How to Get your Retirement Plans Recession Ready?

It feels like a replay of 2008, only this time around there is an added health threat of the novel coronavirus pandemic. Although market experts had been warning the world of an impending financial crisis, it is doubtful whether they precepted it to hit us so fast and so hard. The COVID-19 virus outbreak here played a major role, by hitting the accelerator and driving the economic crisis direct to our doorstep.
However, there are still arguments whether we can yet call it a global recession, as by definition it means the decline in GDP for two quarters consecutively. But there is no denying that the world is going through an economic slump and it’s going to take some time to recover.
The world was anticipating this moment when the stocks started crashing and dived lower each day. Now, that we are already face-to-face with it, the pressure is high on the retirees and the pre-retirees to secure their retirement plans.
Figuring Out Your Retirement Amid Financial Crisis
Recession, depression and high inflation, all three financial situations cannot be prevented. Acceptance of the situation, that you are in a global financial crisis is the first step of planning. Staying in denial, or working up conspiracy theories and waiting idly doing nothing till the storm blows over, none of the above works.

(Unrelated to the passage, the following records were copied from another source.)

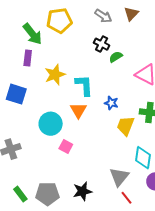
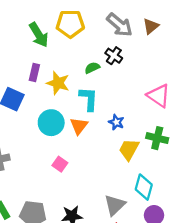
gray arrow: (103, 16) -> (120, 25), size x1.4
green semicircle: (116, 57) -> (92, 68), moved
purple rectangle: (28, 58) -> (34, 72), moved
yellow star: (55, 75) -> (58, 83), turned 30
cyan circle: (51, 124) -> (51, 123), moved

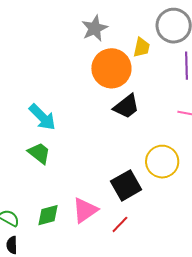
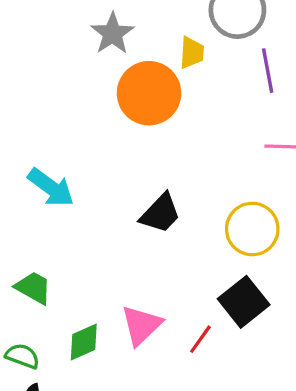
black trapezoid: (126, 106) -> (160, 213), moved
green trapezoid: (39, 153) -> (33, 288), moved
black square: (126, 185) -> (244, 302), moved

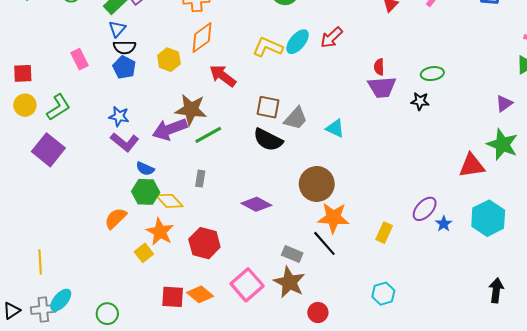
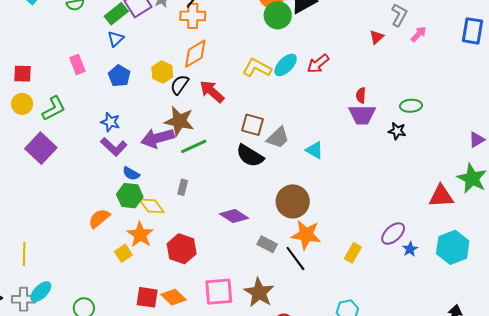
black semicircle: (124, 47) -> (180, 85), moved, turned 120
gray rectangle: (292, 254) -> (267, 244), moved
pink square: (247, 285) -> (219, 292), turned 32

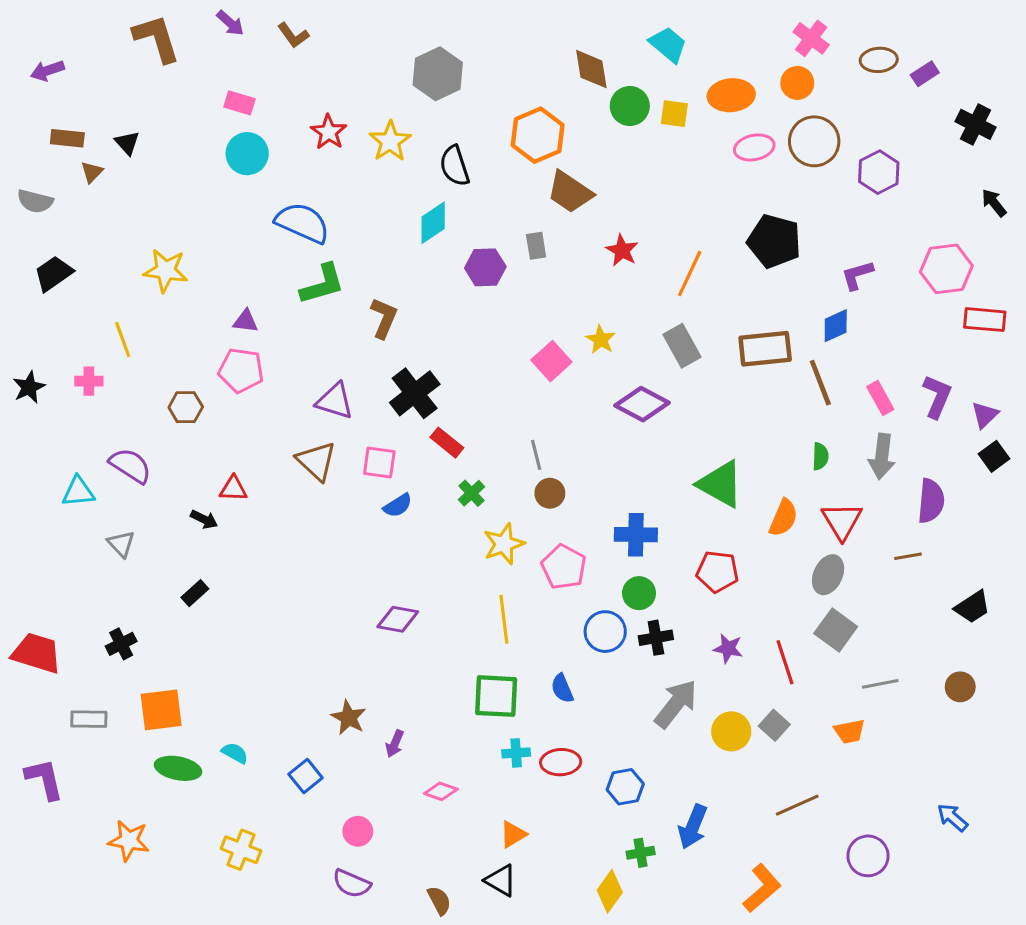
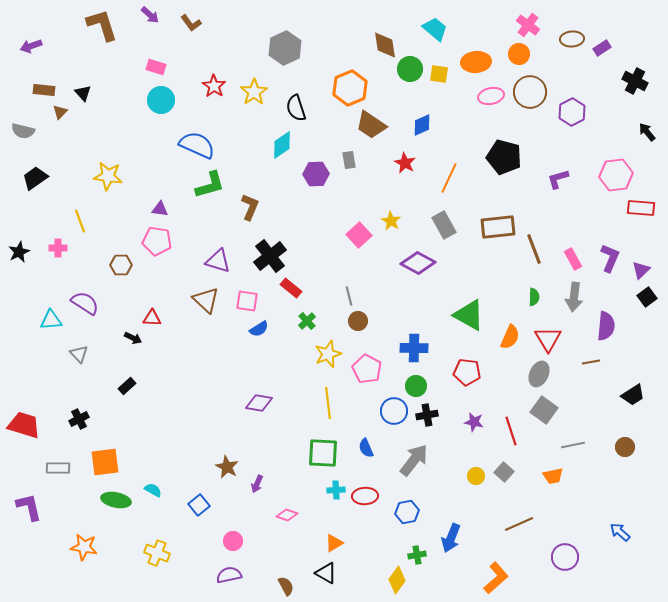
blue diamond: (836, 326) -> (422, 125), moved
gray arrow: (676, 704) -> (414, 460), moved
yellow circle: (731, 731) -> (476, 476), size x0.7
purple semicircle: (352, 884) -> (229, 575), turned 145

Being proactive and putting the right strategies in place is the key to overcome such a situation. The next step is to work out a plan to manage the risks.
Read: Financial Expert Advice on Keeping Investments Safe Amid Corona Crisis
Here are a few steps that you can follow to avert the worst, during a financial crisis:
- A person who has retired or is nearing the same should look for long-term care coverage considering the healthcare costs. It is best to avoid any moves that drive you towards more debt. So, one needs to prioritize the priorities.

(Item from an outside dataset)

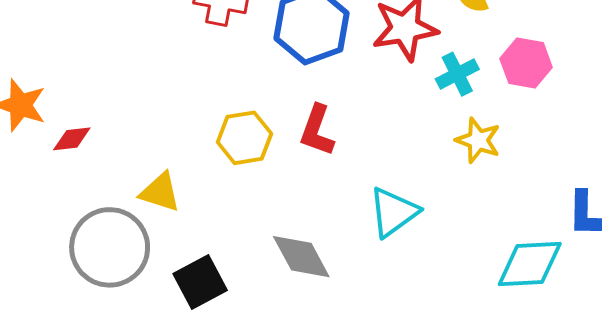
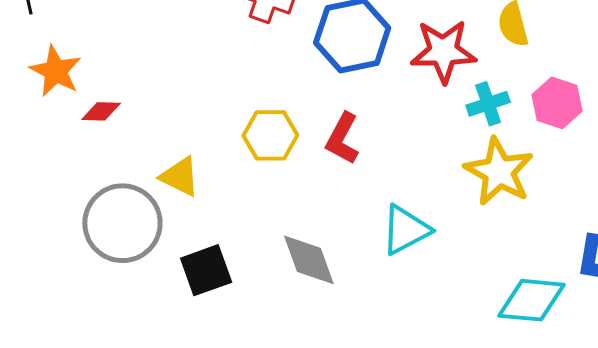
yellow star: (478, 140) -> (499, 172), size x1.5

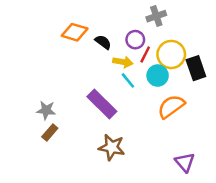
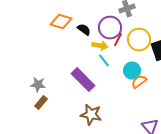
purple circle: (135, 40) -> (110, 28), size x1.5
cyan circle: (158, 76) -> (132, 71), moved
orange semicircle: (171, 106) -> (139, 82), size x0.7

- It is a good time to put a check on the spending habits and assess them. This is no good time to rake up a hefty credit card bill on discretionary expenses that are unnecessary.
- Now might be a good time to build up the cash reserves, at least for the coming 18 months, if that is possible.
- You can prevent the risk of expensive health care by opting for Medicare and other supplemental medical insurance.
- Try to work for as long as you can, to get a supplement for your retirement plan.
- Now is the time to take calculated investment risks for the opportunity to grow the retirement income and savings. There is no better way to income than investment.
- It is not a great time to load up your 401(k) accounts as a retirement strategy. Those are the accounts that are most susceptible to market fluctuations.
It might be a hard time financially, but if you plan it well enough then it becomes easy to ride out the rough economic wave of recession.